$addToSet for unique array additions in MongoDB - Time & Space Complexity
When using $addToSet in MongoDB, it is important to understand how the time it takes to add unique items grows as the array gets bigger.
We want to know how the cost changes when the array inside a document grows in size.
Analyze the time complexity of the following MongoDB update operation.
db.collection.updateOne(
{ _id: 1 },
{ $addToSet: { tags: "newTag" } }
)
This code adds "newTag" to the tags array only if it is not already present.
Look for operations that repeat or grow with input size.
- Primary operation: Checking if the value already exists in the
tagsarray. - How many times: The check scans through the array elements one by one until it finds a match or reaches the end.
As the tags array grows, the time to check for duplicates grows too.
| Input Size (n) | Approx. Operations |
|---|---|
| 10 | Up to 10 checks |
| 100 | Up to 100 checks |
| 1000 | Up to 1000 checks |
Pattern observation: The number of checks grows roughly in direct proportion to the array size.
Time Complexity: O(n)
This means the time to add a unique item grows linearly with the size of the array.
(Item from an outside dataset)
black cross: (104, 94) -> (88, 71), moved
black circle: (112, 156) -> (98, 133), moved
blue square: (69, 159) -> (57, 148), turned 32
[X] Wrong: "Adding with $addToSet is always fast and constant time regardless of array size."
[OK] Correct: MongoDB must check each element to avoid duplicates, so the time grows as the array gets bigger.
Understanding how $addToSet scales helps you explain database update costs clearly and shows you know how data size affects performance.
What if the tags array was indexed or stored as a set type? How would the time complexity change?